Spinning companies listed at Dhaka Stock Exchange (DSE) logged higher profits in the July-March period of the current year from that of a year ago thanks to a price hike of yarn.
As per Daily Star, between July and March of the current fiscal year, Bangladesh earned $23.48 billion from apparel shipments, which was 2.55 per cent lower than that in the corresponding period last fiscal year, according to data from the Export Promotion Bureau.
While textile and RMG were struggling, spinning mills availed the advantage of the price hike of yarn which turned out to be a big influencer of their higher profits.
Among six listed spinners, four witnessed higher profits and two were able to make a profit on incurring losses previously.

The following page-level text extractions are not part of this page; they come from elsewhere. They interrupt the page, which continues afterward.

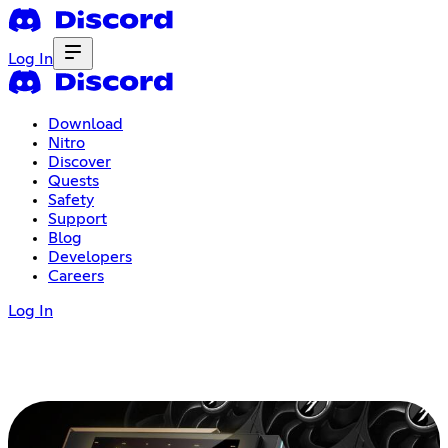
Log In
Download
Nitro
Discover
Quests
Safety
Support
Blog
Developers
Careers
Log In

Malek Spinning logged the highest profit growth among all the 26 listed textile companies. Its profit rose more than eight times year-on-year to Tk 39 crore in the first nine months of the current fiscal year.
Cotton was being traded at $0.60 to $0.85 per kg on an average during the June-December period last year, which later on ranged between $0.95 and $1.7 in March, according to data of Bangladesh Textiles Mills Association (BTMA).
The spinning mills attributed the hike in cotton prices to rising demand for the item globally and its supply crunch, and upward costs of other related logistics following the emergence of the pandemic.
Due to the pandemic, cotton price rose in the world market which enhanced yarn prices. It ultimately had an impact on the local yarn market, said Mir Ariful Islam, Head-Research, Prime Finance Asset Management Company.